**What you need to do**
Among the records below, find the line that has "K ... Korrektur wegen doppelt"; from there, give the lines again exactly, and stop after the line that has "πριν κάνετε χρήση των υπηρεσιών του".

(Extracted page text data)
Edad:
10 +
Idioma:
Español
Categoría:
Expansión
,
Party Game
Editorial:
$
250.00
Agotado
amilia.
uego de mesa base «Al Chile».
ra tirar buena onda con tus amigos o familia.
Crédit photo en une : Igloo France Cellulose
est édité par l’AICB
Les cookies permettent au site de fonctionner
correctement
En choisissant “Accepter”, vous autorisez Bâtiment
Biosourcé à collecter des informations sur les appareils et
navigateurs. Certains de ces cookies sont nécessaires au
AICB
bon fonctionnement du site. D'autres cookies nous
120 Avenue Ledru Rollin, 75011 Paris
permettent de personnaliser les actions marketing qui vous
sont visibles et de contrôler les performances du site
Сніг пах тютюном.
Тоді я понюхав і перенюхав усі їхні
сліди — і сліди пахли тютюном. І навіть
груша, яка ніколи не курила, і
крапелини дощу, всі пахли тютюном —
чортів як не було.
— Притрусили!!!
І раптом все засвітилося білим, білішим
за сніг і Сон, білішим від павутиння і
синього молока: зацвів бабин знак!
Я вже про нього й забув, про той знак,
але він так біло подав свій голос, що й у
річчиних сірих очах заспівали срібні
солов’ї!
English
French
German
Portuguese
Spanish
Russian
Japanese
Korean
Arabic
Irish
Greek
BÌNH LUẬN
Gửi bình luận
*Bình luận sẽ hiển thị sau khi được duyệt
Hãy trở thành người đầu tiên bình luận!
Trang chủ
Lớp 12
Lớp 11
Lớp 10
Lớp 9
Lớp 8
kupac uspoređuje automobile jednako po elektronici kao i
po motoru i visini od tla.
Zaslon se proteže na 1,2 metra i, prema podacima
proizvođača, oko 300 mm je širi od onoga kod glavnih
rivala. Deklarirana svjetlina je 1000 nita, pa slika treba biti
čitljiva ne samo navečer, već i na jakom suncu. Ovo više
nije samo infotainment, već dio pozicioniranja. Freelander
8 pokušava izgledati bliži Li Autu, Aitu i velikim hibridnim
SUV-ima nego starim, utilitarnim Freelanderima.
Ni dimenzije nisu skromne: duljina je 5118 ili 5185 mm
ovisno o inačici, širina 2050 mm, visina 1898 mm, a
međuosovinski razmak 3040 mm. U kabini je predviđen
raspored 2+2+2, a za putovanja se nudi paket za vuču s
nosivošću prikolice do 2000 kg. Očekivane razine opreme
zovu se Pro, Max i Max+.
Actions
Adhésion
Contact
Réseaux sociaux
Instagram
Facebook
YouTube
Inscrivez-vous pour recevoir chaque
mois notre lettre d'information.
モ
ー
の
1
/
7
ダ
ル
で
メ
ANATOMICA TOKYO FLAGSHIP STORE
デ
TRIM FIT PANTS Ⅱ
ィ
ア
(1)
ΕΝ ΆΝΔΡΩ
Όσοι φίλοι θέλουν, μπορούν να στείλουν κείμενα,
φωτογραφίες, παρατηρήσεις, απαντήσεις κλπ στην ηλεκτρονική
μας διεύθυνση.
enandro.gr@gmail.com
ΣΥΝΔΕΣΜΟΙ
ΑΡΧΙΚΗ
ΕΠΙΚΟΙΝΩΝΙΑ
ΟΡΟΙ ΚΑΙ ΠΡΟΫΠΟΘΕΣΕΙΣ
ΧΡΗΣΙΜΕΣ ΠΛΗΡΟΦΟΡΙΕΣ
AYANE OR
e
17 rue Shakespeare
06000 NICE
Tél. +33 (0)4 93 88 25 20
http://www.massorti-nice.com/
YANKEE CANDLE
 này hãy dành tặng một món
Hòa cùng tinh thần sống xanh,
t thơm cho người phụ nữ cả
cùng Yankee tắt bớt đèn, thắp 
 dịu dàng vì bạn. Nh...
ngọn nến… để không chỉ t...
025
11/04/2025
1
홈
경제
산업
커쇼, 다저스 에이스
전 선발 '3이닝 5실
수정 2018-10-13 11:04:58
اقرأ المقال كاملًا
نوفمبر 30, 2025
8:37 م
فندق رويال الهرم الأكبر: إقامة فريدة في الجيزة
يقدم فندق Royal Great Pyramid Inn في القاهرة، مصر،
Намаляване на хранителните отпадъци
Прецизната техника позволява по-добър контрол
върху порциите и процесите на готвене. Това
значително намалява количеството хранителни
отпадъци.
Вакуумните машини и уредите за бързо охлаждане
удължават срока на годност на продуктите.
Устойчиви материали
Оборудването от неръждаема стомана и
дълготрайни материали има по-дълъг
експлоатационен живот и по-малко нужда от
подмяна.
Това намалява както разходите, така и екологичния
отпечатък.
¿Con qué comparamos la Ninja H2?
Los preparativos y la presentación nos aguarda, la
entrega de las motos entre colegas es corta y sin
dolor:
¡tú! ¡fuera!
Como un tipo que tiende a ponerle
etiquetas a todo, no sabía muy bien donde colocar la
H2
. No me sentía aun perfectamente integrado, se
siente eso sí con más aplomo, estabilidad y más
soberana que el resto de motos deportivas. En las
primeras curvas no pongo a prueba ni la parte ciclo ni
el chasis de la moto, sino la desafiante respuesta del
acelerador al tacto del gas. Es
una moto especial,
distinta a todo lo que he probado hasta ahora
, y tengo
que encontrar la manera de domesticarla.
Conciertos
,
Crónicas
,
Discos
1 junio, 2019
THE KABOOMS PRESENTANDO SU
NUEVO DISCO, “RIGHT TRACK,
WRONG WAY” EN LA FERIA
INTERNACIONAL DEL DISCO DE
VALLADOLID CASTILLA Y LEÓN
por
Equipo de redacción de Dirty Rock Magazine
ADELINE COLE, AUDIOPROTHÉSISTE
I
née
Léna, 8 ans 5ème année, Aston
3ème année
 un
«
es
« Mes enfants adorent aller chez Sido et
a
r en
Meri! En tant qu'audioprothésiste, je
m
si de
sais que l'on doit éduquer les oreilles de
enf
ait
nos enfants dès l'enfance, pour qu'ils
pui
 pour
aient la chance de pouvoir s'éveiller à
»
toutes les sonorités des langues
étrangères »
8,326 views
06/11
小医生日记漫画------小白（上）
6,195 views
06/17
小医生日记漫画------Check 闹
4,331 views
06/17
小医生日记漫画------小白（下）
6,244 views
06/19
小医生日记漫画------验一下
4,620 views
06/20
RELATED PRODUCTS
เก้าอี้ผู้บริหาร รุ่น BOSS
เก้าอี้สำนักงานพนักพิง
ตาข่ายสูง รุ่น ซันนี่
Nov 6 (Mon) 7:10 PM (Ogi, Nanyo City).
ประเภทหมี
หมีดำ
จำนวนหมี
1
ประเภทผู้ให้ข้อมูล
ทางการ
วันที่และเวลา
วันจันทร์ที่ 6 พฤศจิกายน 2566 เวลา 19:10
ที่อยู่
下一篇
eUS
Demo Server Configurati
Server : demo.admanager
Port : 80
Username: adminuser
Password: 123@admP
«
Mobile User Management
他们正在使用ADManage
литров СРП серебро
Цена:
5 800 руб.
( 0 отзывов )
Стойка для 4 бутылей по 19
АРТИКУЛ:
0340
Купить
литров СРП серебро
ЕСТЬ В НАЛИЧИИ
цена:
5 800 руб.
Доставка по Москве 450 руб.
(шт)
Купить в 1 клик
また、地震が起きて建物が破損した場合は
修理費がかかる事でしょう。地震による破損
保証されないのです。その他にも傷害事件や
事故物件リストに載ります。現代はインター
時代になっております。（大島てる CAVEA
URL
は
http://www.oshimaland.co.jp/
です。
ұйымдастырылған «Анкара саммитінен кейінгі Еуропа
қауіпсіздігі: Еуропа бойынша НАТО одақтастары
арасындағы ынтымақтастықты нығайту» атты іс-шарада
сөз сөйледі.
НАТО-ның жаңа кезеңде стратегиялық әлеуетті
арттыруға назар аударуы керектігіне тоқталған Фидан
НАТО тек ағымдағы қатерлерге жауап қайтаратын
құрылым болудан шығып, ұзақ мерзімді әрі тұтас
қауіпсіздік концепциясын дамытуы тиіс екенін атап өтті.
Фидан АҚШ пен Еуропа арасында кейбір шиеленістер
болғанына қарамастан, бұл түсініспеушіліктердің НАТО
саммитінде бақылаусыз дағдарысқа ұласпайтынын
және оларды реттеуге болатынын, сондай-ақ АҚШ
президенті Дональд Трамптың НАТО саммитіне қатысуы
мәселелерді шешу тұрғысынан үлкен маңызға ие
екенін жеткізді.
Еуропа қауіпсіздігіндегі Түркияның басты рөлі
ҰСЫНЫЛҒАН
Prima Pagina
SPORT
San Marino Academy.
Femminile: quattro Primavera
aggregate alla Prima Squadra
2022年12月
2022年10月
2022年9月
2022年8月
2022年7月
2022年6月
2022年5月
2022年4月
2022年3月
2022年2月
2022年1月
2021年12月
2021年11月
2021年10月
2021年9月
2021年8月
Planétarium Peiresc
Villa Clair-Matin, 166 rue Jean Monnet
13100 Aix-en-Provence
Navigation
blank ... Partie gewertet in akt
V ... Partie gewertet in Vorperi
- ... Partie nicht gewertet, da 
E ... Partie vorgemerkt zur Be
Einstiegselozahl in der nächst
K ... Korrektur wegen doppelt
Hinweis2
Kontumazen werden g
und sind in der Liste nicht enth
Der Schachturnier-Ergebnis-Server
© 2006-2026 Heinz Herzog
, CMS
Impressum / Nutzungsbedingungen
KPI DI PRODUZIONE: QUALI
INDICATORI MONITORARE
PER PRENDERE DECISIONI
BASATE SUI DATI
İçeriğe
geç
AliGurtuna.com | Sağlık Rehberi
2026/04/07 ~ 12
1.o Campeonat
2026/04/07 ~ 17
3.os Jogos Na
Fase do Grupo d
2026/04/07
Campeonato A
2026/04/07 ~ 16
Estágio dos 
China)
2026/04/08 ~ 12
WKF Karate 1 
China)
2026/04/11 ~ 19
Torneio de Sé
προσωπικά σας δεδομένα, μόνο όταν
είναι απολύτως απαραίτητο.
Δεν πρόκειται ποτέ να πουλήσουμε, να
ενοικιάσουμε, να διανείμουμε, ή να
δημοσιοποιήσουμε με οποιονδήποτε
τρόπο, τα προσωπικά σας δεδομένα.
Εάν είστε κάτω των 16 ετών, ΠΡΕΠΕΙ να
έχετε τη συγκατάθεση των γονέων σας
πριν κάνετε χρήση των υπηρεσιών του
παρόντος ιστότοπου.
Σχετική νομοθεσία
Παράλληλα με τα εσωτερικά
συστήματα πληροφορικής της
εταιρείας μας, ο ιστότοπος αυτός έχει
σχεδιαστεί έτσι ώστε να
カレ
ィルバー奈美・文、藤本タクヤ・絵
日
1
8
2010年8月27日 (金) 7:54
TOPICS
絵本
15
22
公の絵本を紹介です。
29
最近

**Solution to the problem**
K ... Korrektur wegen doppelt
Hinweis2
Kontumazen werden g
und sind in der Liste nicht enth
Der Schachturnier-Ergebnis-Server
© 2006-2026 Heinz Herzog
, CMS
Impressum / Nutzungsbedingungen
KPI DI PRODUZIONE: QUALI
INDICATORI MONITORARE
PER PRENDERE DECISIONI
BASATE SUI DATI
İçeriğe
geç
AliGurtuna.com | Sağlık Rehberi
2026/04/07 ~ 12
1.o Campeonat
2026/04/07 ~ 17
3.os Jogos Na
Fase do Grupo d
2026/04/07
Campeonato A
2026/04/07 ~ 16
Estágio dos 
China)
2026/04/08 ~ 12
WKF Karate 1 
China)
2026/04/11 ~ 19
Torneio de Sé
προσωπικά σας δεδομένα, μόνο όταν
είναι απολύτως απαραίτητο.
Δεν πρόκειται ποτέ να πουλήσουμε, να
ενοικιάσουμε, να διανείμουμε, ή να
δημοσιοποιήσουμε με οποιονδήποτε
τρόπο, τα προσωπικά σας δεδομένα.
Εάν είστε κάτω των 16 ετών, ΠΡΕΠΕΙ να
έχετε τη συγκατάθεση των γονέων σας
πριν κάνετε χρήση των υπηρεσιών του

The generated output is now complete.